● **The problem**: The whole listing, exactly as given: write it out, leaving out each image.
- - - - -
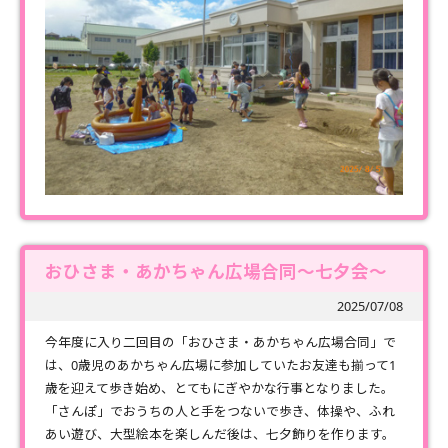
おひさま・あかちゃん広場合同～七夕会～
2025/07/08
今年度に入り二回目の「おひさま・あかちゃん広場合同」で
は、0歳児のあかちゃん広場に参加していたお友達も揃って1
歳を迎えて歩き始め、とてもにぎやかな行事となりました。
「さんぽ」でおうちの人と手をつないで歩き、体操や、ふれ
あい遊び、大型絵本を楽しんだ後は、七夕飾りを作ります。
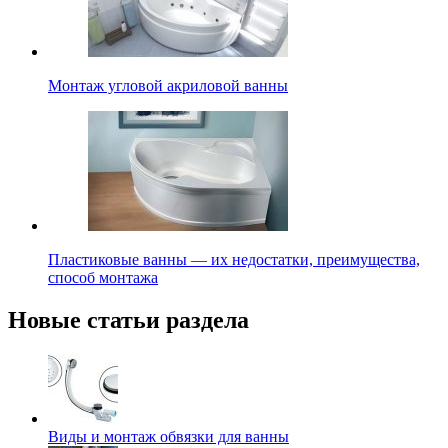
Монтаж угловой акриловой ванны
Пластиковые ванны — их недостатки, преимущества,
способ монтажа
Новые статьи раздела
Виды и монтаж обвязки для ванны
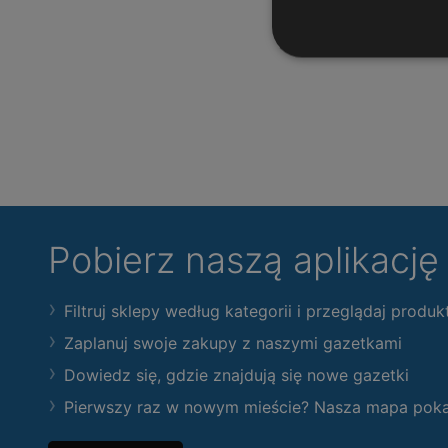
Pobierz naszą aplikacj
Filtruj sklepy według kategorii i przeglądaj produk
Zaplanuj swoje zakupy z naszymi gazetkami
Dowiedz się, gdzie znajdują się nowe gazetki
Pierwszy raz w nowym mieście? Nasza mapa pokaże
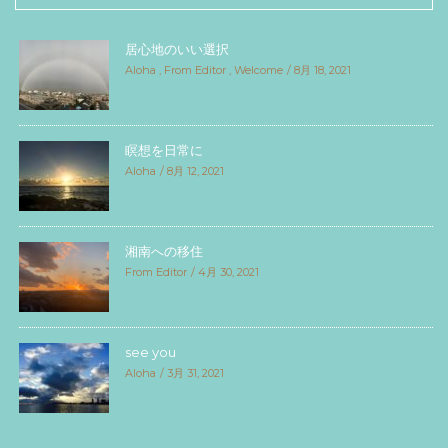
居心地のいい選択
Aloha
,
From Editor
,
Welcome
8月 18, 2021
瞑想を日常に
Aloha
8月 12, 2021
湘南への移住
From Editor
4月 30, 2021
see you
Aloha
3月 31, 2021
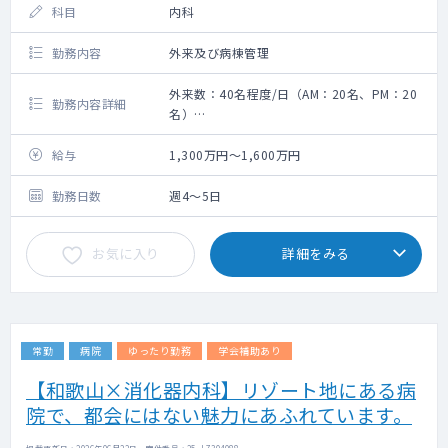
科目
内科
勤務内容
外来及び病棟管理
外来数：40名程度/日（AM：20名、PM：20
勤務内容詳細
名）
救急搬入数：2～3台/日
・内科外来：週3～4コマ（専門外来も可能で
給与
1,300万円～1,600万円
す）
・病棟管理：20床程
勤務日数
週4～5日
お気に入り
詳細をみる
常勤
病院
ゆったり勤務
学会補助あり
【和歌山×消化器内科】リゾート地にある病
院で、都会にはない魅力にあふれています。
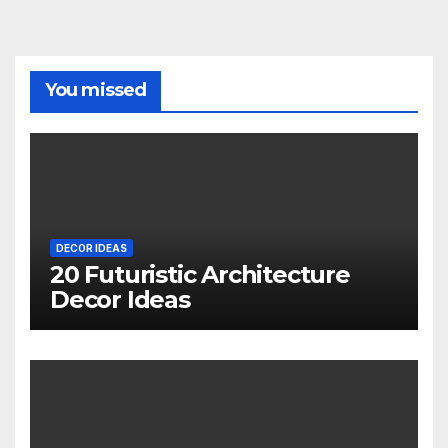
You missed
DECOR IDEAS
20 Futuristic Architecture
Decor Ideas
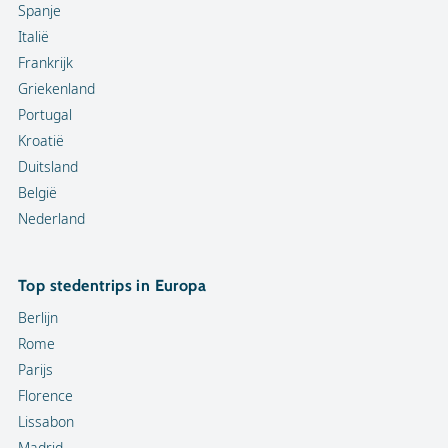
Spanje
Italië
Frankrijk
Griekenland
Portugal
Kroatië
Duitsland
België
Nederland
Top stedentrips in Europa
Berlijn
Rome
Parijs
Florence
Lissabon
Madrid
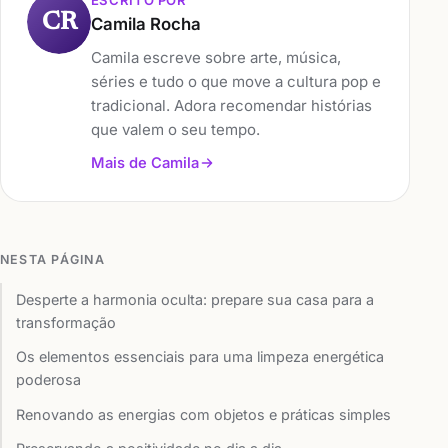
CR
Camila Rocha
Camila escreve sobre arte, música,
séries e tudo o que move a cultura pop e
tradicional. Adora recomendar histórias
que valem o seu tempo.
Mais de Camila
NESTA PÁGINA
Desperte a harmonia oculta: prepare sua casa para a
transformação
Os elementos essenciais para uma limpeza energética
poderosa
Renovando as energias com objetos e práticas simples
- - - - -
● **Answer**:
おひさま・あかちゃん広場合同～七夕会～
2025/07/08
今年度に入り二回目の「おひさま・あかちゃん広場合同」で
は、0歳児のあかちゃん広場に参加していたお友達も揃って1
歳を迎えて歩き始め、とてもにぎやかな行事となりました。
「さんぽ」でおうちの人と手をつないで歩き、体操や、ふれ
あい遊び、大型絵本を楽しんだ後は、七夕飾りを作ります。
Монтаж угловой акриловой ванны
Пластиковые ванны — их недостатки, преимущества,
способ монтажа
Новые статьи раздела
Виды и монтаж обвязки для ванны
Pobierz naszą aplikacj
Filtruj sklepy według kategorii i przeglądaj produk
Zaplanuj swoje zakupy z naszymi gazetkami
Dowiedz się, gdzie znajdują się nowe gazetki
Pierwszy raz w nowym mieście? Nasza mapa pokaże
居心地のいい選択
Aloha
,
From Editor
,
Welcome
8月 18, 2021
瞑想を日常に
Aloha
8月 12, 2021
湘南への移住
From Editor
4月 30, 2021
see you
Aloha
3月 31, 2021
科目
内科
勤務内容
外来及び病棟管理
外来数：40名程度/日（AM：20名、PM：20
勤務内容詳細
名）
救急搬入数：2～3台/日
・内科外来：週3～4コマ（専門外来も可能で
給与
1,300万円～1,600万円
す）
・病棟管理：20床程
勤務日数
週4～5日
お気に入り
詳細をみる
常勤
病院
ゆったり勤務
学会補助あり
【和歌山×消化器内科】リゾート地にある病
院で、都会にはない魅力にあふれています。
You missed
DECOR IDEAS
20 Futuristic Architecture
Decor Ideas
Spanje
Italië
Frankrijk
Griekenland
Portugal
Kroatië
Duitsland
België
Nederland
Top stedentrips in Europa
Berlijn
Rome
Parijs
Florence
Lissabon
Madrid
CR
Camila Rocha
Camila escreve sobre arte, música,
séries e tudo o que move a cultura pop e
tradicional. Adora recomendar histórias
que valem o seu tempo.
Mais de Camila
NESTA PÁGINA
Desperte a harmonia oculta: prepare sua casa para a
transformação
Os elementos essenciais para uma limpeza energética
poderosa
Renovando as energias com objetos e práticas simples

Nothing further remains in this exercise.